M – Not bankrupt is a win here.  We got caught with the short puts so this one hurts and we'll have to see how earnings go.  Our call-away at $5 is $10,000 and we're in for net $6,400 so a $4,600 profit but then we would be re-assigned 4,000 at an average of $10.50 so that's what we really need to break even on this one.  That means we HAVE to adjust this trade if we intend to stick with it as $10.50 is up 50% so too far away to count on.

  • SIG – Another no more dividend stock (for now).  Also stuck in the malls but also a great value.  We're just waiting for the price to improve so we can sell calls and maybe short calls for income.
  • SKT – Bang, bang, bang!!!  I really think people are missing out on them.  Earnings are 8/5 so we'll see how badly the virus hit them.
  • T – Just paid us 0.52 ($520) which is 2% of $26,650 but we know we'll be owning these forever.

Earnings Portfolio Review:  $184,214 down about $5,000 from our 6/19 review and that's perfect because it's self-hedging and we wanted to be neutral – and that's what neutral is.  When you are up 85% in 6 months it's more important to protect your gains than trying to make more money in an uncertain market. 

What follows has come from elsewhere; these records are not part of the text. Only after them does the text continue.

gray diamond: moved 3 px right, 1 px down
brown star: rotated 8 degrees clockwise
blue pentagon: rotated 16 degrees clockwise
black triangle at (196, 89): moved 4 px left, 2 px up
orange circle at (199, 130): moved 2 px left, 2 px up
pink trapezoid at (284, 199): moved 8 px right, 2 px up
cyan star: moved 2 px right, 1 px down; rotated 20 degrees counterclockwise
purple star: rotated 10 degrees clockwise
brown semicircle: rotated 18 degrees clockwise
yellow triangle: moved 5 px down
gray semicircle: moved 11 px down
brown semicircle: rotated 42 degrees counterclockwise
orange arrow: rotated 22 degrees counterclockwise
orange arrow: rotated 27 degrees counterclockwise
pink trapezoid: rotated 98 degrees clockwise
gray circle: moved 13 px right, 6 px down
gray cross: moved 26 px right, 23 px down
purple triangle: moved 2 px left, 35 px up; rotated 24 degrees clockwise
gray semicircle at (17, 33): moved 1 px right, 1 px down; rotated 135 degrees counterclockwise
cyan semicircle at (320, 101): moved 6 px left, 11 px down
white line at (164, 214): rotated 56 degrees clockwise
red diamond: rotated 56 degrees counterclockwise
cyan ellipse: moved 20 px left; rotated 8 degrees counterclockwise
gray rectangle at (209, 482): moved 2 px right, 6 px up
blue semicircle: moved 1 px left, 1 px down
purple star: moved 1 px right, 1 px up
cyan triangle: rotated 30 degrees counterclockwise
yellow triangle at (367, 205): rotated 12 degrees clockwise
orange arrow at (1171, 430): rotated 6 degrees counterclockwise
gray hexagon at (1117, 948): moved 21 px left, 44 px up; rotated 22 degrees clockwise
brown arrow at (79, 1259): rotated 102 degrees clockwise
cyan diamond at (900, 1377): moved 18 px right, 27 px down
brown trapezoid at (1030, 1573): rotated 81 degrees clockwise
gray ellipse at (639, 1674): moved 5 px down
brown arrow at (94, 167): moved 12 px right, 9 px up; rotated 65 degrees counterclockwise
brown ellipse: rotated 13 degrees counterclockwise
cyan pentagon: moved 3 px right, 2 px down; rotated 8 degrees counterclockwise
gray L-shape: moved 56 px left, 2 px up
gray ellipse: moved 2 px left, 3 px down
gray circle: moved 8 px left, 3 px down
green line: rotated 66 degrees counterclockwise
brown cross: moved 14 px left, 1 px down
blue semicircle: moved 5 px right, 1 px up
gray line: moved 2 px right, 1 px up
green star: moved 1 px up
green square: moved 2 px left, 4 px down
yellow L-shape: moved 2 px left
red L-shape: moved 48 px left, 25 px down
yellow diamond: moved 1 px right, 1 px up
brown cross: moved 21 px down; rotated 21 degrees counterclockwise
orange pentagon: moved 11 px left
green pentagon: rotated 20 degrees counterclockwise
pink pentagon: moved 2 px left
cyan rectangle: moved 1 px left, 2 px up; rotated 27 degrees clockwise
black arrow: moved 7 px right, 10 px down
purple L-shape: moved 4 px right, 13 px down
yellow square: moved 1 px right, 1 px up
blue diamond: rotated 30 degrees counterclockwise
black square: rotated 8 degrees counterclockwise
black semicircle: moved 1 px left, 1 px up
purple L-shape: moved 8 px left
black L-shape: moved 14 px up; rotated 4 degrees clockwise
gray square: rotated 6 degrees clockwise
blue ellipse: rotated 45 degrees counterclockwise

  • ACB – Making a comeback but off the highs ($20) by a lot so we''ll see how earnings go.  
  • HBI – Right on track but not much net gain.  It's a $10,000 spread at net $1,350 so great for a new trade.  
  • HRB – We knew the long calls would go worthless and we only hope the short puts will maek up for most of it down the road.
  • IRBT – This was my Stock of the Century but we got mad at them when they dumped their military division and we switched to LMT (but for the fusion, not the military). Still, these guys are knocking it out of the park and we're even on track with our short calls.  

  • M – This one is making money because our timing was better.
  • SQQQ – Our hedge is not hurting us because we hedged the hedge but let's buy back the short Jan $35 calls only because they are pointless and we leave the slot open for another sale down the road.